2018 has again seen coal production unable to meet rising demand for the mineral. This has again drawn attention to the sector, another reason being the release of a report by a government committee which recommends commercial mining. PARTHA SARATHI BHATTACHARYA, a member of this panel and a former chairman of government-owned Coal India, speaks to Subhomoy Bhattacharjee. Edited excerpts:
Q: There are two ways to describe Coal India's finances. From FY13 to FY18, profit declined by over 60 per cent. The other description is that the first quarter (Q1) of FY19 saw net profit rising by 61 per cent.
A: The decline in net profit margin from around 20 per cent in FY13 to five per cent in FY18 is probably due to the revision of coal grades by the coal controller's office. Essentially, more grades of coal were being sold cheaper. Also, the introduction of independent sampling and analysis by the CIMFR and, finally, the lesser share of coal sold through e-auction. The lower share meant a drop in the e-auction premium over the period. It happened primarily due to softening of global prices.
The same trends have got reversed recently, due to which there is a rise in net profit -- possibly also due to the low base of Q1 in FY18).
Q: CIL and the government, too, have recently asked for a revision of the earlier one billion tonnes per annum target. How do you read this?

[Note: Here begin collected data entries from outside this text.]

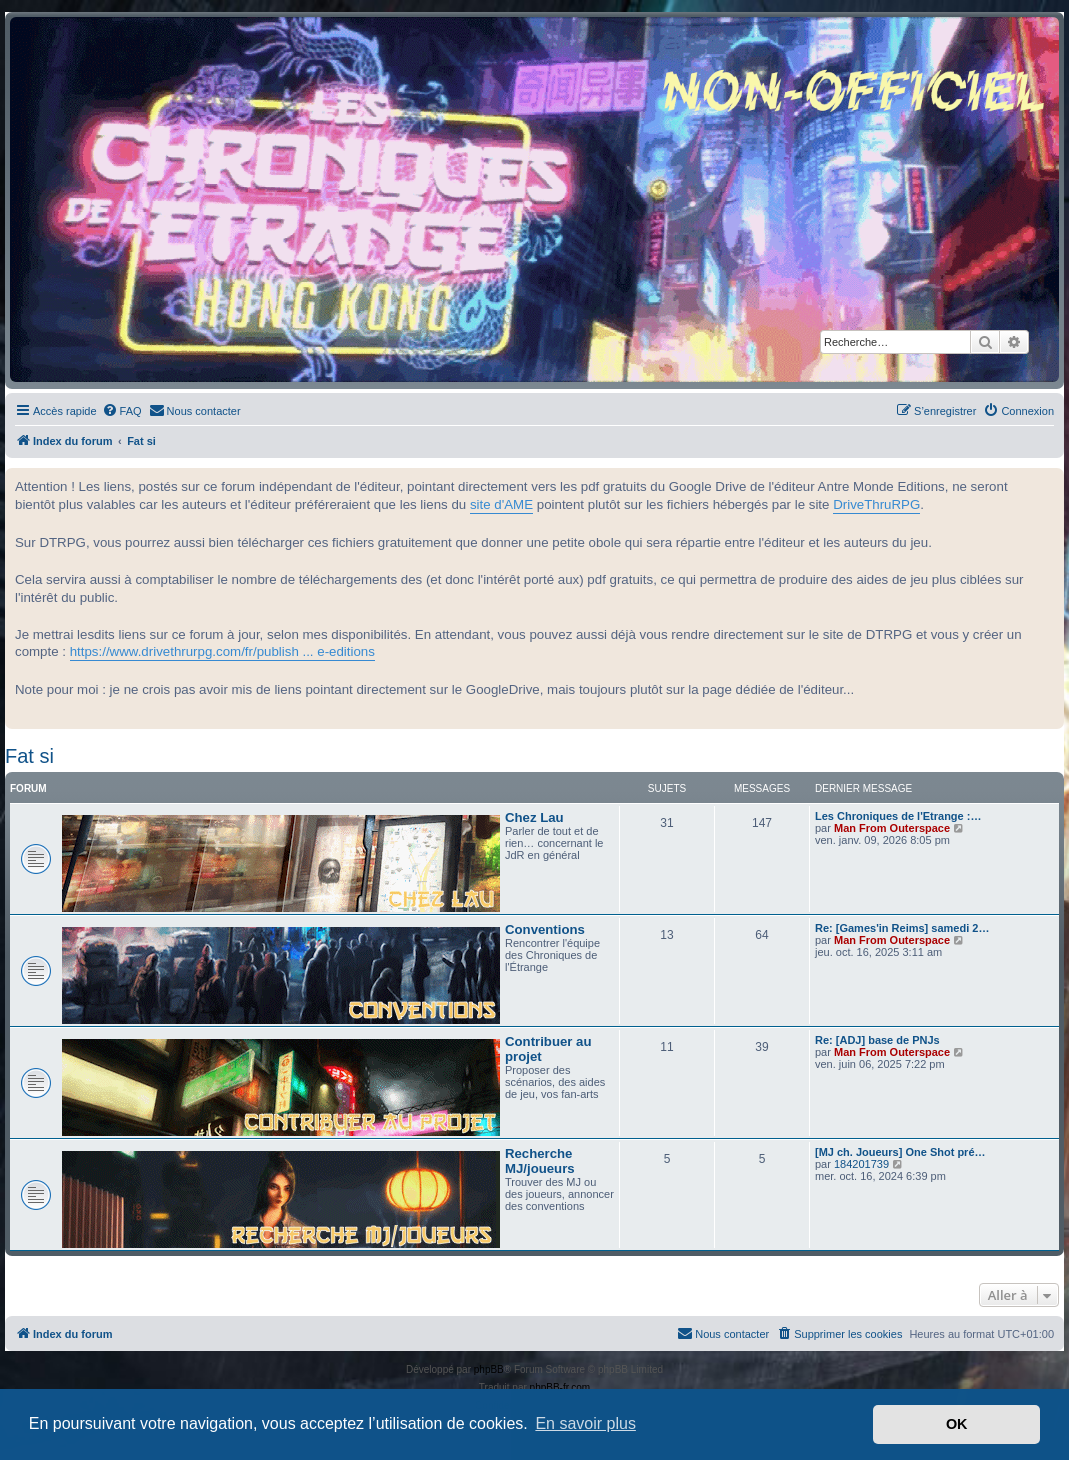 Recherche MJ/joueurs (540, 1161)
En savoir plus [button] (585, 1423)
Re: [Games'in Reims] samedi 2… (902, 928)
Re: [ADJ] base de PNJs (877, 1040)
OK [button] (957, 1424)
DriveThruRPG (876, 504)
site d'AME (501, 504)
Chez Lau (534, 817)
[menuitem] (122, 411)
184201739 (861, 1164)
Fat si (29, 756)
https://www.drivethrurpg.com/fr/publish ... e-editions (222, 651)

A: This target for CIL by FY20 was neither feasible nor required. A realistic resetting is overdue. Expecting CIL to grow in excess of six-seven per cent annually over a longer period of time is not feasible and depending on such expectation is, in fact, detrimental to the interest of consumers. The power capacities stranded for want of coal is a glaring testimony to the setting of such unrealistic targets.
Q: CIL is a large company, headed by a puny ministry. Hasn't this led to sub-optimal results for the company in terms of investment, management control and so on? In retrospect, what would have been the impact if the Government of India had taken a different role in the 1970s, with an increased role for the coal regulator and competition among smaller state-owned coal companies?
A: Reforms in the power sector led to growth rising three-fold during 2007-12. Anything short of faster opening up of the coal sector to commercial mining was inadequate as a policy response. Unfortunately, neither policymakers nor large power consumers realised this requirement. The myopic response considered by all stakeholders was to thrust irrational targets of production and supply of coal on Coal India. The result is there for everyone to see.
Commercial mining has since been allowed and will hopefully be fast-tracked. If this endeavour succeeds, the coal market will mature and shortages become history, hopefully over the next five years.
Q: Why haven't CIL's share prices given a fair return to its investors?
A: CIL shares have yielded return to investors more by way of dividends than capital appreciation. CIL has all the strength to counter competition. The share price is expected to witness capital appreciation once CIL, exposed to competition, takes more effective measures to drive efficiency and coal quality. One of those would be commercial mining. It will help the market to mature, leave buyers with choices for sourcing coal. Shortages will be a matter of the past and CIL, with appropriate empowerment, will secure its position as the undisputed numero uno globally.